Middle school students grill Winnipeg South Centre candidates on key election issues
Linden Meadows School students pose questions on environment, health, immigration for candidates
Questions about the environment, health and immigration were front and centre at Linden Meadows School Wednesday morning, as students got their chance to talk to three candidates for the federal Winnipeg South Centre seat.
The Wednesday morning hour-long panel discussion was organized to give roughly 80 students, ranging from grades 6 though 8, a chance to hear where political parties stand on key issues ahead of the Oct. 21 federal election.
"I feel really good about it," said student Kendra Pownall,13, who helped spearhead the event at the southwest Winnipeg school. "I think we did … the best we could do, and I think it turned out better than I expected."
All candidates running in Winnipeg South Centre were invited and three showed up, including Liberal incumbent Jim Carr, NDP candidate Elizabeth Shearer and Jane MacDiarmid, who is the candidate for the People's Party of Canada.
Joyce Bateman is also running in the riding for the Conservatives, James Beddome is running for the Green Party and Linda Marynuk is running for the Christian Heritage Party.
Morley Anderson, 13, took the opportunity to ask candidates their opinion on whether they thought last week's climate strike was effective.
"For the most part I did find them to be really inspiring, especially with our NDP and Liberals saying that they went in support" to last Friday's climate march, which was attended by an estimated 10,000 to 12,000 Manitobans and was part of climate strikes around the world.
The Grade 8 student said she was disappointed, though, to hear MacDiarmid say the People's Party of Canada does not perceive climate change to be an authentic concern.
"Unfortunately, I was a bit irritated when we had the response that there was no climate crisis.

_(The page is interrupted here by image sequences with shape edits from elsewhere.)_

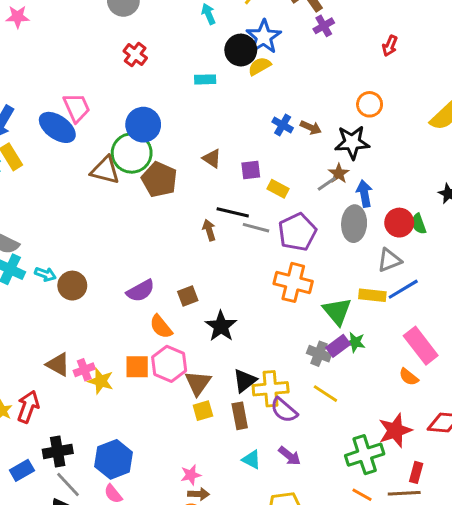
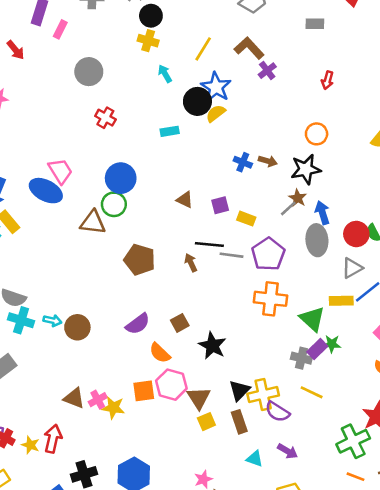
green circle: (132, 153) -> (114, 204), size x0.7
brown pentagon: (159, 179) -> (140, 260), moved

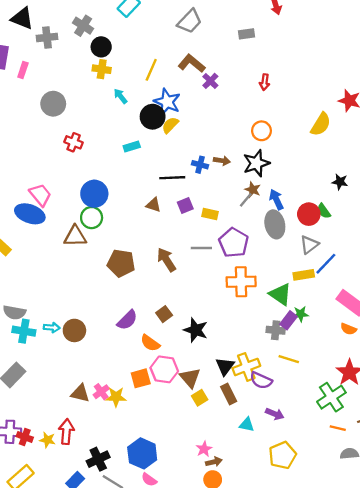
black line: (209, 244) -> (172, 178), moved
brown arrow: (191, 263) -> (166, 260), size x1.5

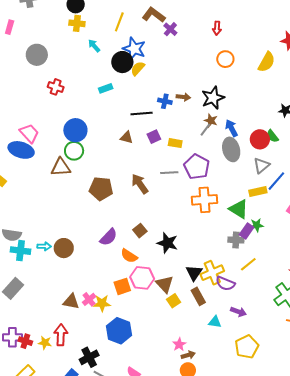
orange circle: (262, 131) -> (225, 59), moved
yellow line: (289, 359) -> (248, 264), turned -54
blue hexagon: (142, 453) -> (119, 331), moved

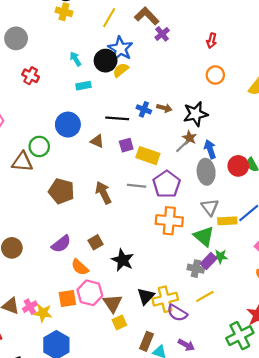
cyan arrow: (94, 46) -> (75, 59), moved
blue circle: (75, 130) -> (68, 125), moved
yellow rectangle: (175, 143) -> (148, 156), size x1.5
gray triangle: (261, 165) -> (210, 207), moved, turned -36
brown rectangle: (198, 296) -> (146, 341), moved, turned 42

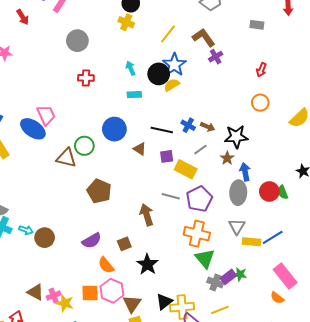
red cross: (31, 76) -> (86, 78), turned -35
gray line: (182, 146) -> (200, 150), moved
brown arrow: (103, 193) -> (147, 215), moved
green triangle: (204, 236) -> (205, 258), moved

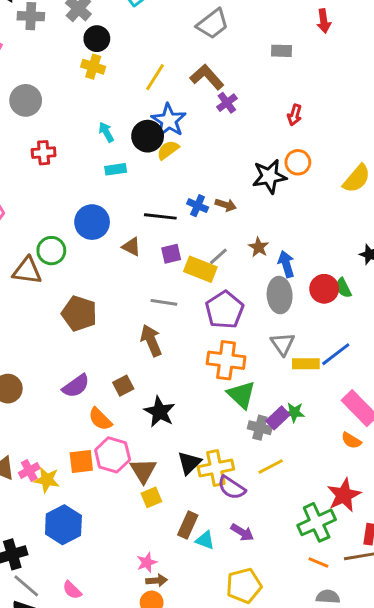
black star: (236, 137) -> (269, 176), moved
gray line: (200, 150) -> (218, 256), moved
gray line: (171, 196) -> (164, 302), moved

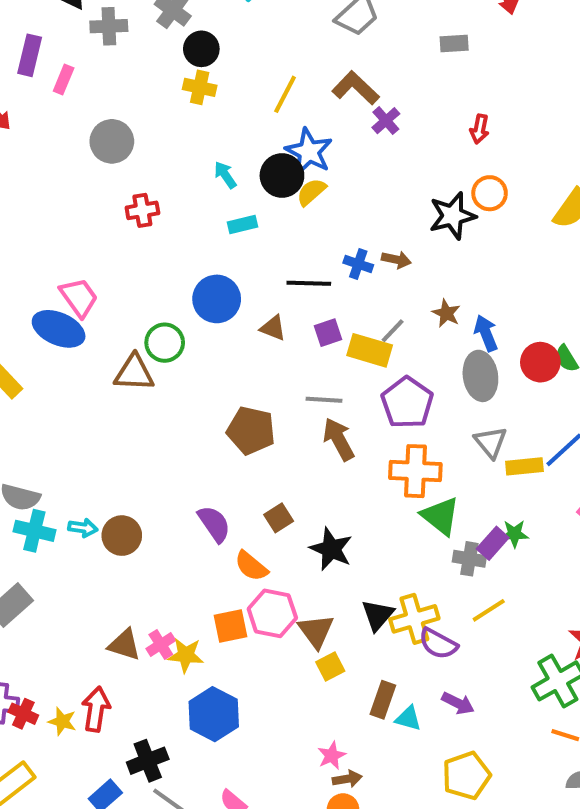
brown pentagon: (79, 313) -> (251, 430), moved
brown arrow: (151, 341) -> (339, 439), moved
purple semicircle: (76, 386) -> (214, 524), turned -84

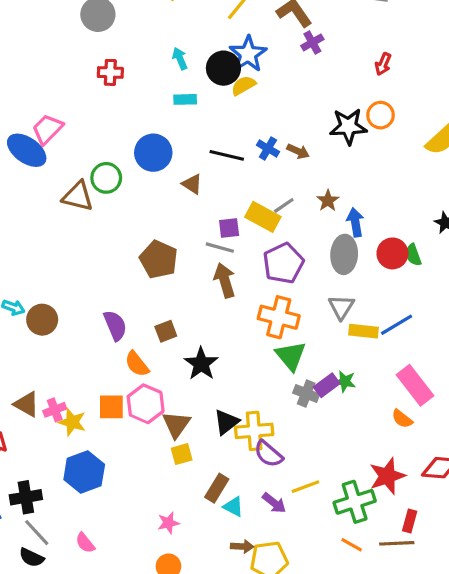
pink trapezoid: (79, 297) -> (47, 129), turned -112
purple square: (328, 333) -> (229, 228), moved
yellow line: (489, 610) -> (305, 487), moved
brown arrow: (347, 779) -> (242, 546), moved

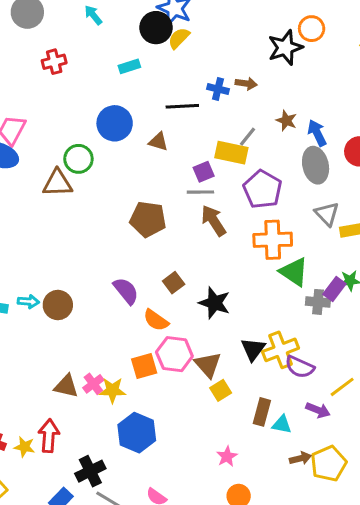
cyan arrow: (180, 59) -> (93, 15), moved

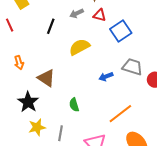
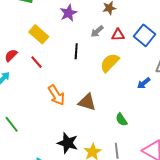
red triangle: (100, 15) -> (118, 35), moved
orange arrow: (19, 63) -> (56, 95), size x1.5
black star: (28, 102) -> (68, 143), moved

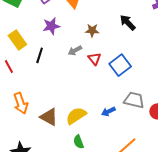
red triangle: (118, 35) -> (94, 59), turned 40
black line: (76, 51) -> (40, 55), moved
yellow semicircle: (110, 63) -> (76, 116), moved

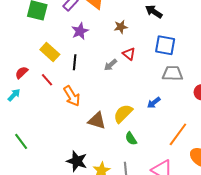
gray arrow: (75, 50) -> (110, 65), moved
blue square: (120, 65) -> (165, 45), moved, turned -30
gray trapezoid: (134, 100) -> (173, 73), moved
orange arrow: (21, 103) -> (72, 96), moved

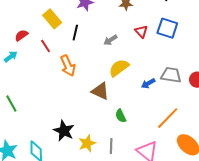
red triangle: (129, 54) -> (141, 32), moved
gray trapezoid: (173, 73) -> (171, 75), moved
yellow semicircle: (123, 114) -> (119, 68), moved
brown triangle: (97, 121) -> (100, 91), moved

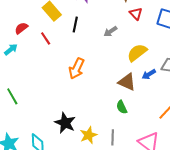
red triangle: (141, 32) -> (136, 14), moved
orange arrow: (68, 66) -> (77, 68), moved, turned 50
yellow semicircle: (119, 68) -> (137, 53), moved
brown triangle: (100, 91) -> (127, 82), moved

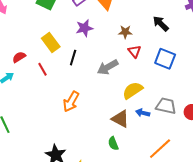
gray arrow: (110, 31) -> (108, 67), size x1.5
blue arrow: (149, 74) -> (143, 113), turned 40

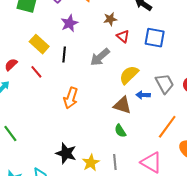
gray trapezoid: (166, 106) -> (165, 84), turned 60

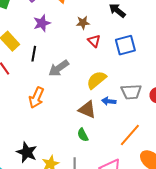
blue square: (155, 38) -> (125, 45), turned -30
gray arrow: (100, 57) -> (59, 68), moved
gray trapezoid: (165, 84) -> (131, 92), turned 110

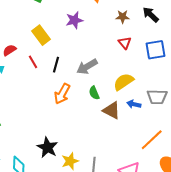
brown star: (83, 23) -> (123, 17), moved
black line: (34, 54) -> (56, 65), moved
green semicircle: (83, 135) -> (94, 93), moved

Because there is a climate crisis and we're all in the middle of it, and it's our future."
While some questions focused on the issues, others focused on the campaign.
Andrew Nesbitt, 13, asked how parties decide on their platforms.
"I love politics," he said, noting that his uncle, Greg Nesbitt, recently won the Riding Mountain seat for the Progressive Conservatives in last month's provincial election.
"It's just cool to know what they have to go through to get their platforms, and what they're going to pitch for people to know."
Teacher Colleen Nelson helped students organize the event. She said it was the first time the school has held a panel like this, but she'd like to see it happen again.
"I was just blown away by the depth of the questions," said the Grade 8 language arts and social studies teacher.
"We talk a lot when we do inquiry work about a deep-thinking question, and so many of them were going there and they weren't afraid. They weren't trying to be polite, necessarily — they were really curious about what some of these parties felt about things."
Andrei Chicatun, 13, said while he knows it will still be a while before he can vote, events like this allow youth to have a voice in politics.
"I think it's important because then the general public who can vote knows what the youth … [are] thinking, and what they think should happen."